Je me reconnais dans le projet de société du Mouvement, celui d’un monde où l’on apprend les un·e·s des autres, où nous sommes uni·e·s dans une solidarité que nous construisons ensemble. Pendant mon année sabbatique, j’ai découvert des telles personnes: qui construisent ensemble d’autres modes de vie, en autosuffisance, dans le respect de la terre, dans le respect de l’autre. Pourtant, je me suis en même temps très clairement sentie dans une bulle ultra privilégiée, pas du tout accessible à toutes et à tous… Cette prise de conscience de la réalité d’un monde à deux vitesses a renforcé mon envie d’agir, de m’engager plus encore pour créer des ponts entre ces mondes, entre les personnes qui les peuplent.

Communauté et écologie

Les personnes les plus pauvres n’ont souvent pas accès à ces lieux d’expérimentation de vie communautaire et non capitaliste. Ici, alors que je m’installais à Genève dans un quartier stigmatisé composé de logements sociaux, j’ai été accueillie à bras ouverts par ma voisine de palier. Elle était toute contente de rencontrer la «nouvelle» fraîchement débarquée. Elle m’a tout de suite présenté son petit-fils qu’elle garde presque chaque jour. Et puis elle nous avait préparé un gâteau en guise de bienvenue! Je suis sûre qu’elle ne fait pas de grandes théories sur ce qu’est la vie en communauté. C’est plutôt quelque chose qu’elle vit au quotidien, naturellement.

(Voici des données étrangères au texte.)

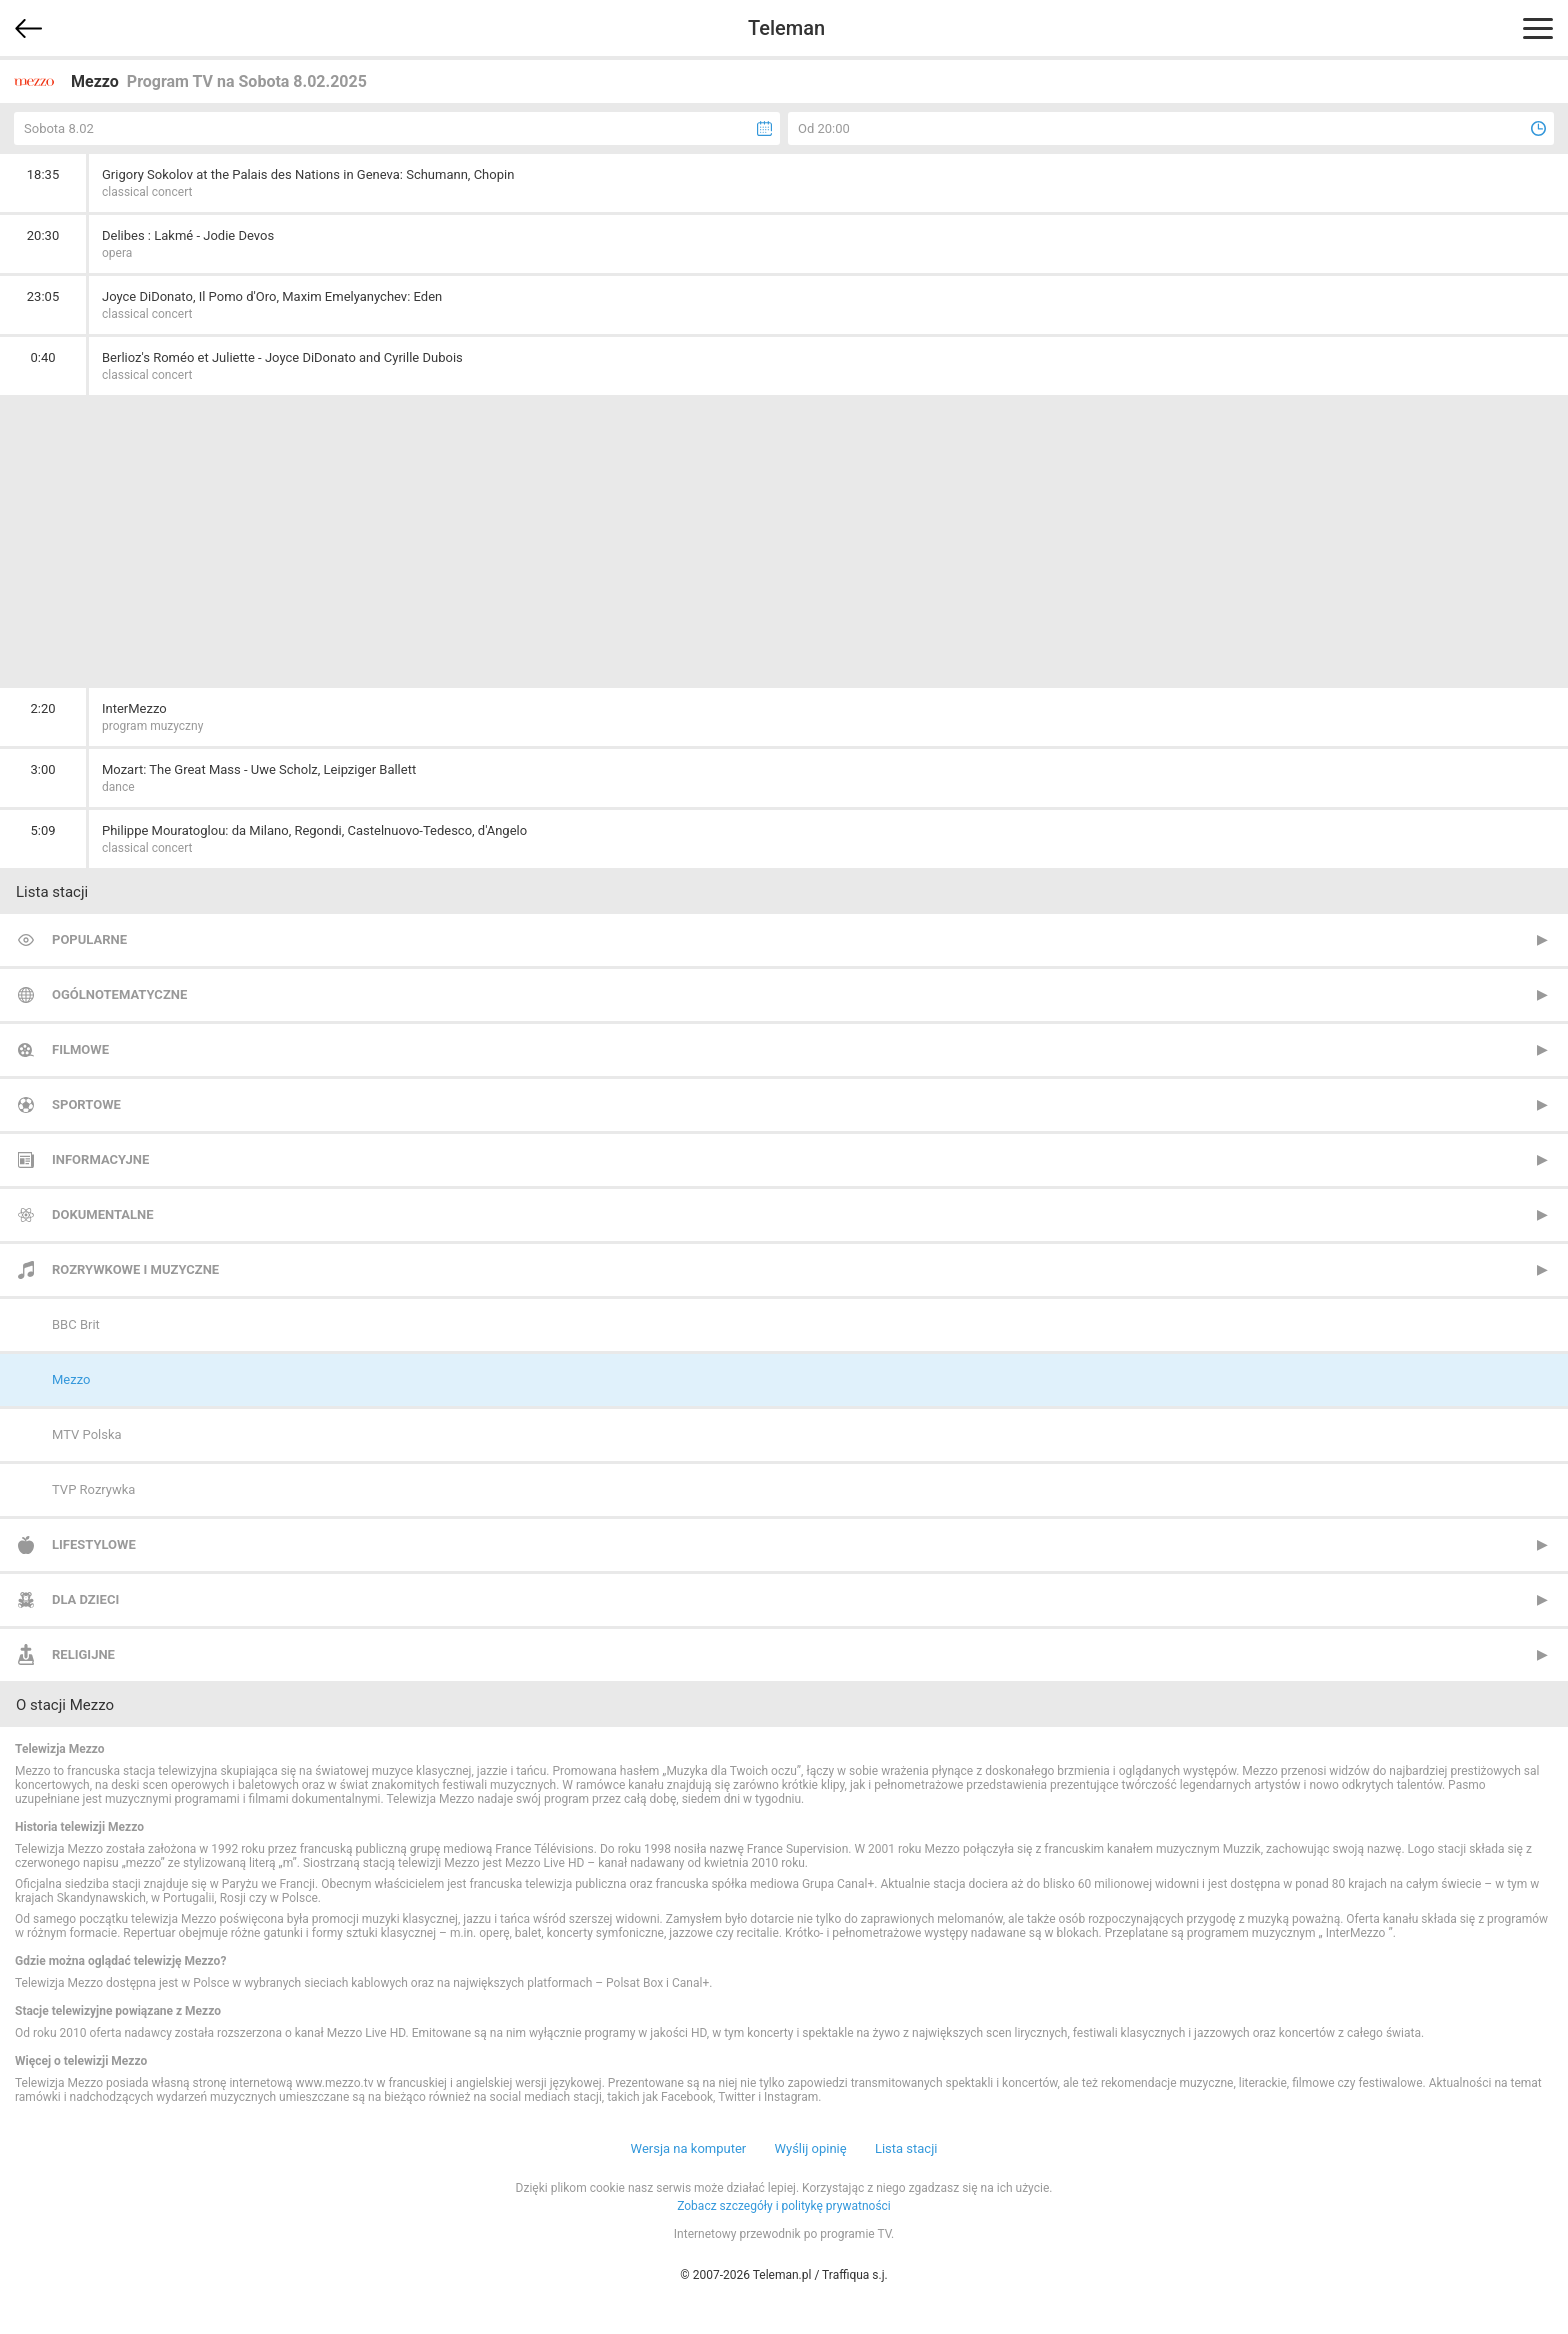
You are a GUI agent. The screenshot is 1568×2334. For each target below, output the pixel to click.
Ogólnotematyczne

A Madrid, je me souviens avoir raconté à une connaissance que j’avais en bonne partie vécu mon année sabbatique sans électricité – par choix et parce qu’il m’avait été possible de me chauffer au bois. Cette personne m’avait à son tour raconté que son quotidien était fait de coupures de courant et qu’en hiver, lorsqu’elle n’avait pas de quoi acheter une bonbonne de gaz, elle n’avait tout simplement pas de quoi se chauffer.

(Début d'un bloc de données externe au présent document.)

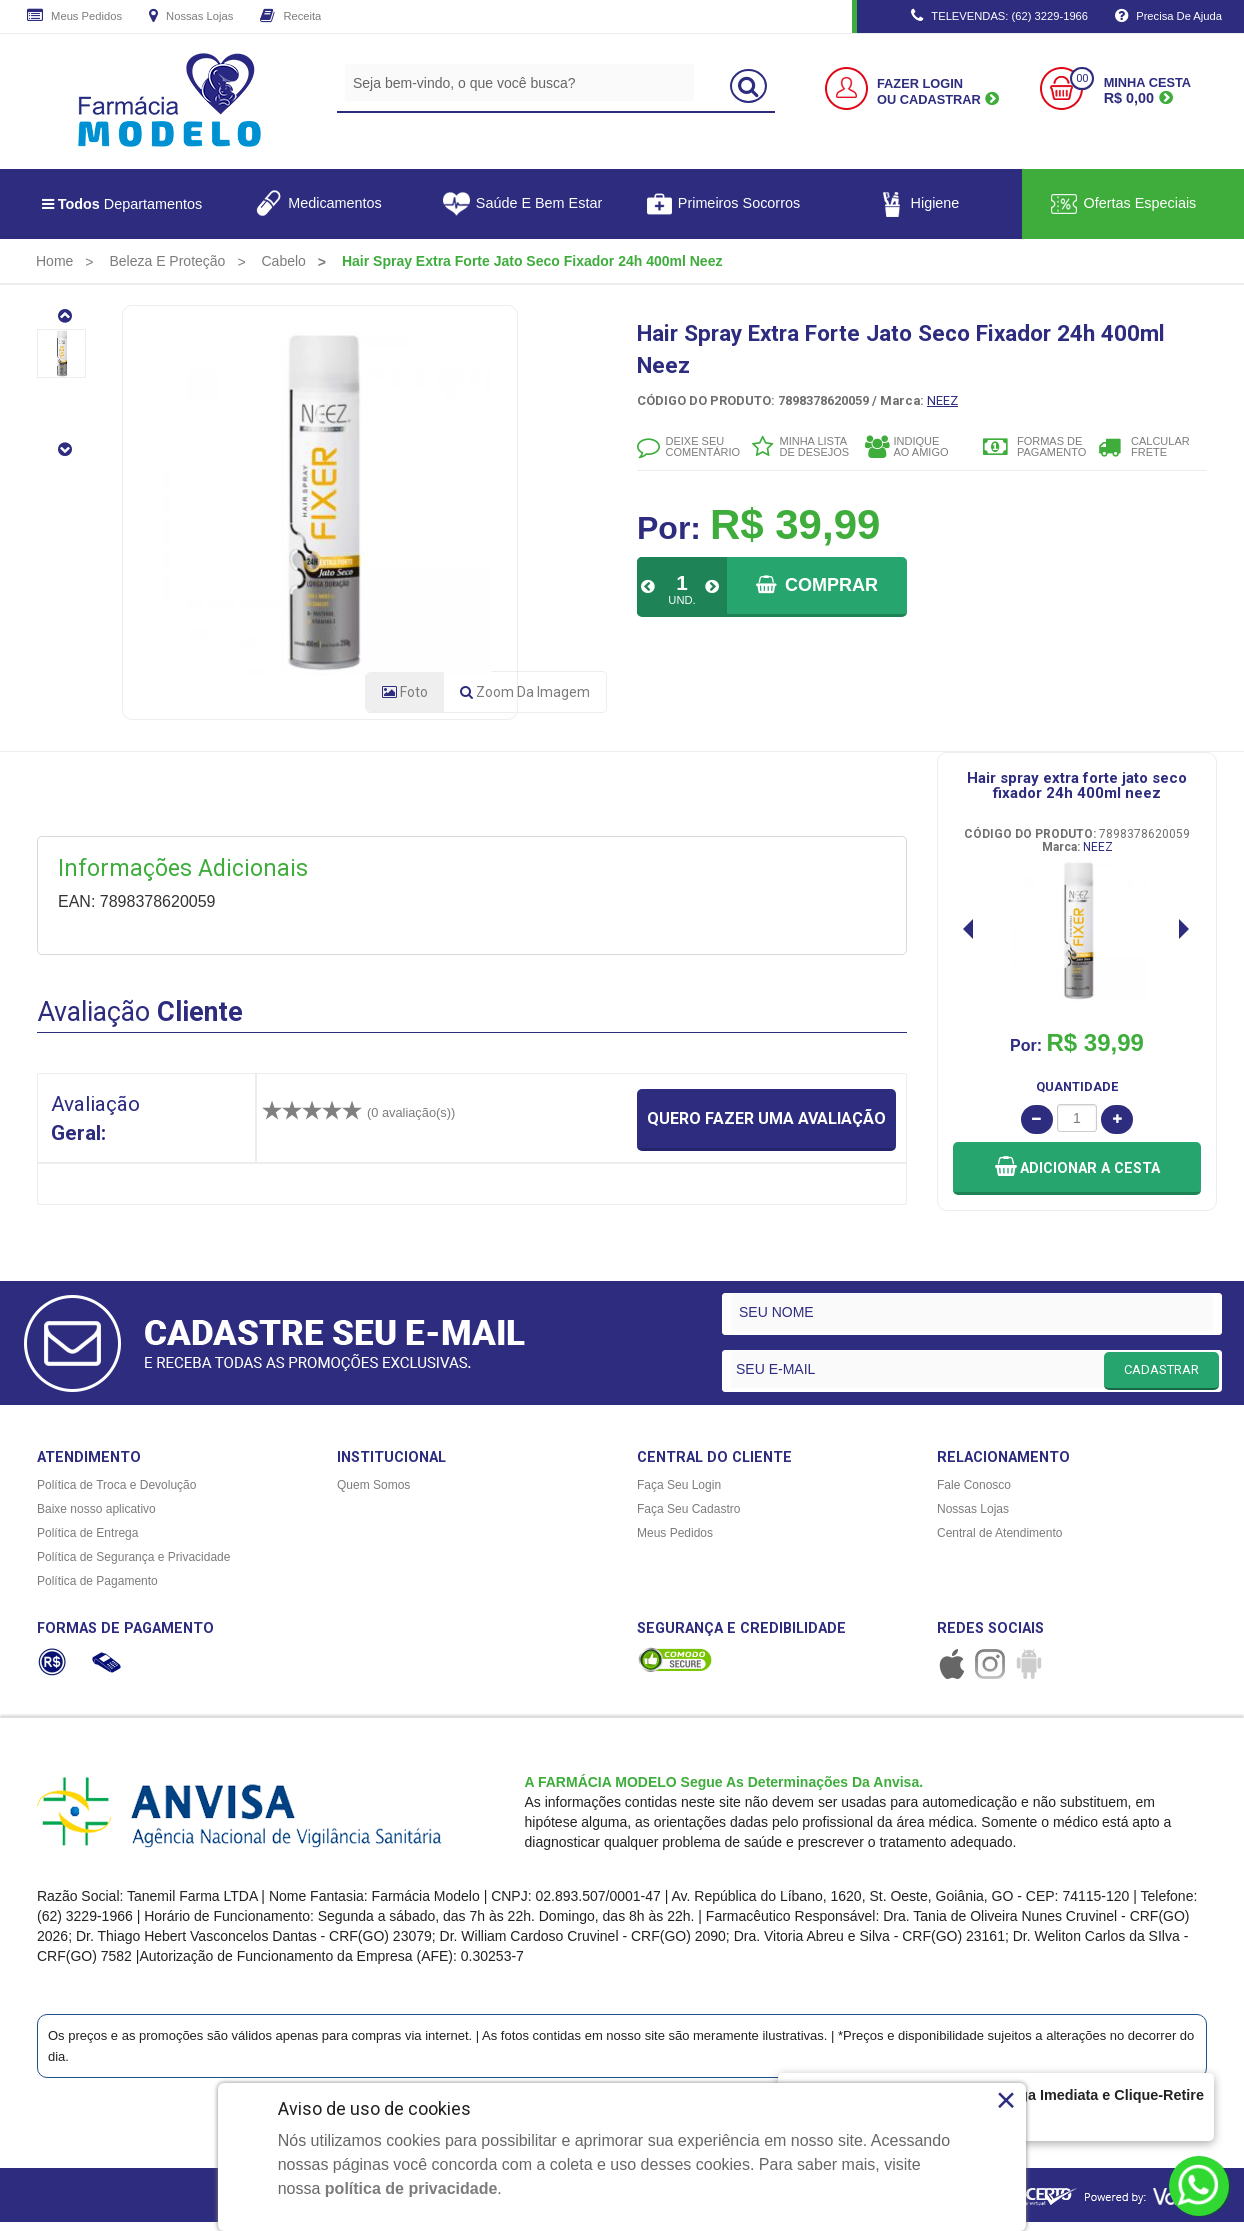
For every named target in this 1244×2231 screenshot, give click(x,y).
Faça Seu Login (679, 1492)
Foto (405, 699)
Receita (290, 17)
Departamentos (122, 204)
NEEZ (942, 400)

Ces deux rencontres, comme bien d’autres, m’ont convaincue que les personnes en situation de pauvreté et d’exclusion ont elles aussi beaucoup à apporter, qu’elles ont une expérience pratique de modes de vie écologiques, de modes de vie communautaire. Et que cette expérience gagnerait à être partagée et mise en valeur.

Apprendre et avancer ensemble

Au cœur du volontariat d’ATD Quart Monde, on trouve une double conviction qui me touche beaucoup: celle de former une communauté avec les personnes dont la vie est faite de misère, et celle d’avancer ensemble au quotidien. C’est pour cela que j’ai choisi de vivre avec ma famille dans un quartier populaire de Genève. Pour ancrer ma quête de communauté, de vies partagées, et pour apprendre et avancer avec les personnes dont la vie est particulièrement difficile.